Les premiers procès pour l'agrandissement de l'église par l'adjonction d'une chapelle du côté de l'épitre datent de la 2e moitié du XVIIe siècle. Cette chapelle, dédiée à Saint Joseph et édifiée en 1666 (G. 1118 (p. 229)) fut prévue de la même "grandeur" que celle de Notre Dame (Voir G. 2152 et G. 3963), édifiée au XVe siècle (selon Grasset-Morel) pour agrandir une première fois le sanctuaire. Une fois la dite chapelle construite, l'église s'avéra vite trop petite et il devint urgent de l'agrandir de nouveau ou de la reconstruire entièrement. Cette décision devait ouvrir une nouvelle période de procès entre le chapitre Saint Pierre, le chapitre Saint Sauveur et la communauté de Lansargues, à propos du financement des travaux.

2) CONTEXTE HISTORIQUE.

La décision de faire reconstruire l'Eglise Saint Martin exigile (Plan de la liasse G. 3 966) pour le nombre des fidèles (de 600 à 700 communiants à la fin du XVIIe siècle) (G. 1174), fut prise par l'évêque de Montpellier le 22 Juin 1701 sur la demande des habitants de Lansargues (G. 3963). Une première fois des plans furent tirés par l'architecte Giral en 1701 (G. 3934)» il s'agissait vraisemblablement d'Etienne Giral architecte de Montpellier dont le nom est resté attaché à la promenade du Peyrou et qui naquit le 12 Novembre 1665 (De la Rocque : p. 119) ; mais ces plans ne furent pas exécutés » et l'on se contenta de réparer le plus urgent : la toiture s'étant effondrée on la releva en 1710 (Grasset-Morel, p. 139).

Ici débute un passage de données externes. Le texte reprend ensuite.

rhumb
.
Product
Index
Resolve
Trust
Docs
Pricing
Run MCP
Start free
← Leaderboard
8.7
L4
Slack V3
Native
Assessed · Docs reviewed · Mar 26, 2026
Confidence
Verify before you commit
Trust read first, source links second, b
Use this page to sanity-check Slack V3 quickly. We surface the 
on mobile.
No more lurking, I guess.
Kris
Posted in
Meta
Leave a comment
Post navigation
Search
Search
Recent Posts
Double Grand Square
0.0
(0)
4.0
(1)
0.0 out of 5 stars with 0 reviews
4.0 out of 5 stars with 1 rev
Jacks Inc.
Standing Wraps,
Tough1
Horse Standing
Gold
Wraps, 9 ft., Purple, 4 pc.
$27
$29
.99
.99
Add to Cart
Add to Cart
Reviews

En 1727 les travaux d'agrandissement n'étaient pas encore commencés. Ils devaient être exécutés par Sellier maître-maçon du Crès (Grasset-Morel, p. 141 et G. 3934) et c'est le 21 Mars 1729 que fut enfin placée la première pierre de la nouvelle église. Cependant on ne tarda pas à s'apercevoir des difficultés insolubles si l'on appliquait le plan de Giral ; après consultation de l'architecte Rollin, pris comme expert, il fut décidé de laisser en place la chapelle Notre Dame transformée en sacristie et d'augmenter l'église vers le Sud (G. 3967) après le "changement de plan et devis (dressé ) par Rollin en 1729" (G. 3934).

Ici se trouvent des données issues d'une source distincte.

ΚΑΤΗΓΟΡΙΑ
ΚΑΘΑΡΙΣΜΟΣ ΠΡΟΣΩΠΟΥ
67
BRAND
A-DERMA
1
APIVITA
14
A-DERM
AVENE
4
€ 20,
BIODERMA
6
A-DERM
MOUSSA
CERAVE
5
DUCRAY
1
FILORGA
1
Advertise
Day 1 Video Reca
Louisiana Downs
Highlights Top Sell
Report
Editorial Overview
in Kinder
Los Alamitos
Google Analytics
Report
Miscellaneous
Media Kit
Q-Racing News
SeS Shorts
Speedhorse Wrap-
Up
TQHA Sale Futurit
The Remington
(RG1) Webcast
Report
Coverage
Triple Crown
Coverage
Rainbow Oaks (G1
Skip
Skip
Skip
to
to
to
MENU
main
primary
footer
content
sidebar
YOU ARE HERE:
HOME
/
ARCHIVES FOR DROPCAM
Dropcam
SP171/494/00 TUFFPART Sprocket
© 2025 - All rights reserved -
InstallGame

La construction de l'église suivant le nouveau schéma s'étala sur plus de 10 ans et c'est seulement le 18 Mars 1741 que la nouvelle église fut bénite par Monseigneur de Charence (G. 1525).

La nouvelle église est "composée d'une grande voûte", de plan rectangulaire avec huit chapelles latérales, de direction Nord-Sud, alors que l'église précédente telle qu'elle nous est présentée par le plan de Desfours (Plan de la liasse G. 3966.) était recouverte d'une charpente (G. 3966) avec une nef orientée et deux chapelles latérales.

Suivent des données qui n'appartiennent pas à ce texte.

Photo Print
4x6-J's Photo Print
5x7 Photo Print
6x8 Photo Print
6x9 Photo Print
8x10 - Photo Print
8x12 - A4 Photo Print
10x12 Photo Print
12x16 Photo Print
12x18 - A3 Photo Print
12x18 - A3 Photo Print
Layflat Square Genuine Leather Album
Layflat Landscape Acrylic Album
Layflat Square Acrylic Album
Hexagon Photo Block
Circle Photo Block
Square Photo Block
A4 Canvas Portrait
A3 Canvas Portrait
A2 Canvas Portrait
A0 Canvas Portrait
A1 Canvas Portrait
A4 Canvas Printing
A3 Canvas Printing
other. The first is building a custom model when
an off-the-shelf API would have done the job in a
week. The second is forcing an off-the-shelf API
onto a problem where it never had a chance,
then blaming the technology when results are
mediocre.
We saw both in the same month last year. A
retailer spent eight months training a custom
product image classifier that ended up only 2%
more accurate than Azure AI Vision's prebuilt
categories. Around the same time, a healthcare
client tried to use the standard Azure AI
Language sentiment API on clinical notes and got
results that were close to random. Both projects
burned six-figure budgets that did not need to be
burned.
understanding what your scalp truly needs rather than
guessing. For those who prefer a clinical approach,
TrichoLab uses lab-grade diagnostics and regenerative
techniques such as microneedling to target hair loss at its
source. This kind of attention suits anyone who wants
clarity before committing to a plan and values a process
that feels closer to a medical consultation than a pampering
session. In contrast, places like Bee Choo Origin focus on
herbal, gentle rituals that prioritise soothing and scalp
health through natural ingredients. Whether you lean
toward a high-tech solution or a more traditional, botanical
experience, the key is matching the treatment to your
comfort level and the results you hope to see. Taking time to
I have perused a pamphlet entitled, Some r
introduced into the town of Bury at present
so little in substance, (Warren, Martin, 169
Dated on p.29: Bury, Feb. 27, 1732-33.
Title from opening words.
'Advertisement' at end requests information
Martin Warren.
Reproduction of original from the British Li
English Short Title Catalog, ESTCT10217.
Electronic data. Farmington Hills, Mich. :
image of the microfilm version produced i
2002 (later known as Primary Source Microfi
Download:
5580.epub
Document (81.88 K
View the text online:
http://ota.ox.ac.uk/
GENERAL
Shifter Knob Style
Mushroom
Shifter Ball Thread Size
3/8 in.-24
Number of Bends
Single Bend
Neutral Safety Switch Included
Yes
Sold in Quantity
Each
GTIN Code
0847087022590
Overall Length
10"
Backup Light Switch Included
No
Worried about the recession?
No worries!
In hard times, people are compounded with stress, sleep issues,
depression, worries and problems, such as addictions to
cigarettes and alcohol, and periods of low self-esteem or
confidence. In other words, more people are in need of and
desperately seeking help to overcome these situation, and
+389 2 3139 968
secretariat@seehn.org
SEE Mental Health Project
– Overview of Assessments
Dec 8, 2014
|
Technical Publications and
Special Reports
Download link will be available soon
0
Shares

L'église actuelle est flanquée d'un clocher adossé à la nef et à la sacristie. La partie basse du clocher est antérieure à sa partie haute qui fut édifiée après la bénédiction de la nouvelle église, en 1745 ainsi qu'en témoigne la pierre commémorative insérée dans la construction.

LA SACRISTIE

La sacristie actuelle utilise l'ancienne chapelle Notre Dame qui fut autrefois un premier agrandissement de l'église romane de Lansargues ; elle devait être doublée plus tard en 1666 par une autre chapelle, du côté de l'épitre et de même grandeur. La chapelle Notre Dame formait avec l'ancienne église un angle droit dans lequel venait s'insérer le clocher.

Lors de la réédification de l'église les murs de la chapelle Notre Dame devaient servir au nouveau sanctuaire selon le plan de Giral (G. 3934 et G. 3967). Toutefois lorsque commencèrent les travaux on s'aperçut des dangers courus pour la résistance du clocher et du presbytère si l'on ne gardait pas la dite chapelle dans sa forme première et, il fut donc décidé de construire le nouveau sanctuaire en avant de l'ancienne chapelle Notre Dame (G. 3934).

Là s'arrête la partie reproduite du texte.